IN FLAMES – I, the Mask

by Riccardo Basso

Parlare del nuovo disco della band più amata-odiata di Göteborg è difficile, molto difficile. Gli In Flames con questo nuovo “I, The Mask” sono infatti riusciti a mettersi (ancora una volta) in una posizione non proprio vantaggiosa. Questa volta la “colpa” la si può attribuire ad alcuni dei singoli usciti nelle scorse settimane: i pezzi in questione hanno fatto gridare al miracolo una buona parte dei fan della band, dato che i Nostri sembravano aver fatto veramente un passo indietro verso certe sonorità, e questo ha ovviamente ha alzato le aspettative intorno a “I, The Mask”. Invece no, anche questa volta Fridén e Gelotte l’hanno fatta a tutti.

Una breve intro elettronica dà il via a “Voices“, pezzo abbastanza cupo e che ha l’arduo compito di aprire le danze. La canzone si riattacca alle sonorità di “Sounds of a Playground Fading” e ci mostra una band in tiro e carica. A seguire abbiamo la titletrack, un tupa-tupa incazzato spezzato da un ritornello melodico veramente ispirato, che potrebbe essere la summa perfetta tra gli In Flames degli anni ’90 e gli In Flames post Jesper. “I Am Above” è invece un pezzo arrogante e monolitico che non fa prigionieri e che sommato ai brani precedenti non può non fare dire “Ce l’hanno fatta!“. Cantare vittoria è però prematuro, perché i brani successivi, da “Follow Me” a “In This Life“, altro non sono che pezzi rock super radiofonici dove a farla da padrone sono le clean vocals di Anders Fridén. I risultati sono altalenanti: se “(This Is Our) House” nel complesso cresce e si fa apprezzare nel contesto generale, “In This Life” si rivela una delle cose più brutte mai scritte dagli In Flames.

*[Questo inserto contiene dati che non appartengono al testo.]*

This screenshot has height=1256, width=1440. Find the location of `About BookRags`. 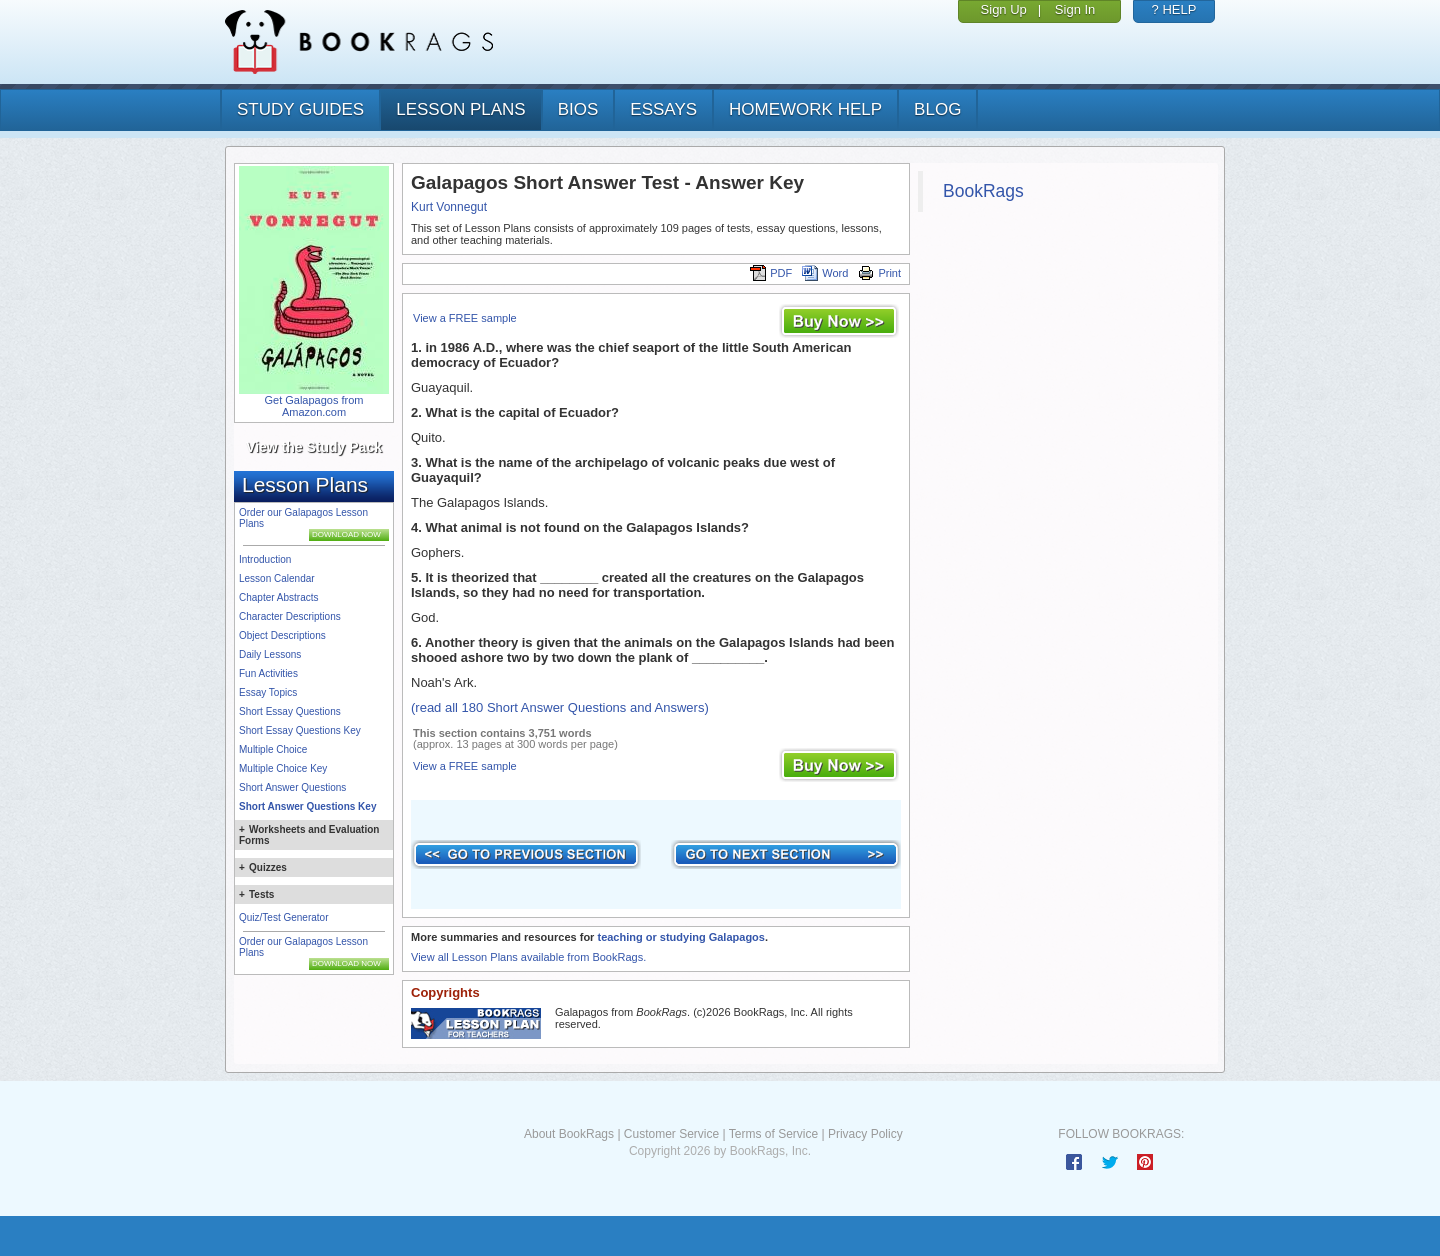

Il pezzo in questione è una pseudo ballad forzata e noiosa. “We Will Remember” invece gioca con i sentimenti: l’artwork del libretto ci mostra le copertine di “The Jester Race”, “Colony”, “Clayman” e “Soundtrack to Your Escape” che stanno perdendo colore e il testo vuole essere un tributo al passato, ma anche una sorta di spiegazione della filosofia della band: “Non dimentichiamo il passato e gli rendiamo omaggio, ma dobbiamo andare avanti.” Dopo la parentesi radiofonica troviamo la veloce “Burn” e l’arabeggiante “Deep Inside” che introducono le due ballad conclusive che risultano abbastanza indigeste, forse “Stay With Me” è la più gradevole.

Tirando le somme “I, The Mask” è un disco dalle mille facce e che lascia sentimenti contrastanti. I brani veloci sono veramente ispirati, cosa che negli ultimi due dischi non erano, e i pezzi più commerciali nel complesso si lasciano apprezzare (se vi  piaciuto “Battles” ci andrete a nozze). Il punto debole del disco è da ricercarsi nelle ballad, che sono veramente pesanti e poco ispirate (“Evil in a Closet” o “Metaphor” erano di tutt’altra pasta). Altra cosa negativa è la produzione che incentra tutto su batteria e voce e riduce spesso il lavoro della coppia Gelotte-Engelin a un misero sottofondo che emerge a gomitate solo durante gli assoli. Un vero peccato, perché certi giri sono veramente ispirati. “I, The Mask” è comunque un disco che cresce con gli ascolti e che il più delle volte riesce a tenere in equilibrio le varie personalità degli In Flames. Se state ancora aspettando il ritorno a “The Jester Race” anche stavolta resterete delusi, ma se siete onnivori e avete apprezzato più o meno tutte le sfaccettature della band di Göteborg, sicuramente vi piacerà anche questa nuova fatica della band.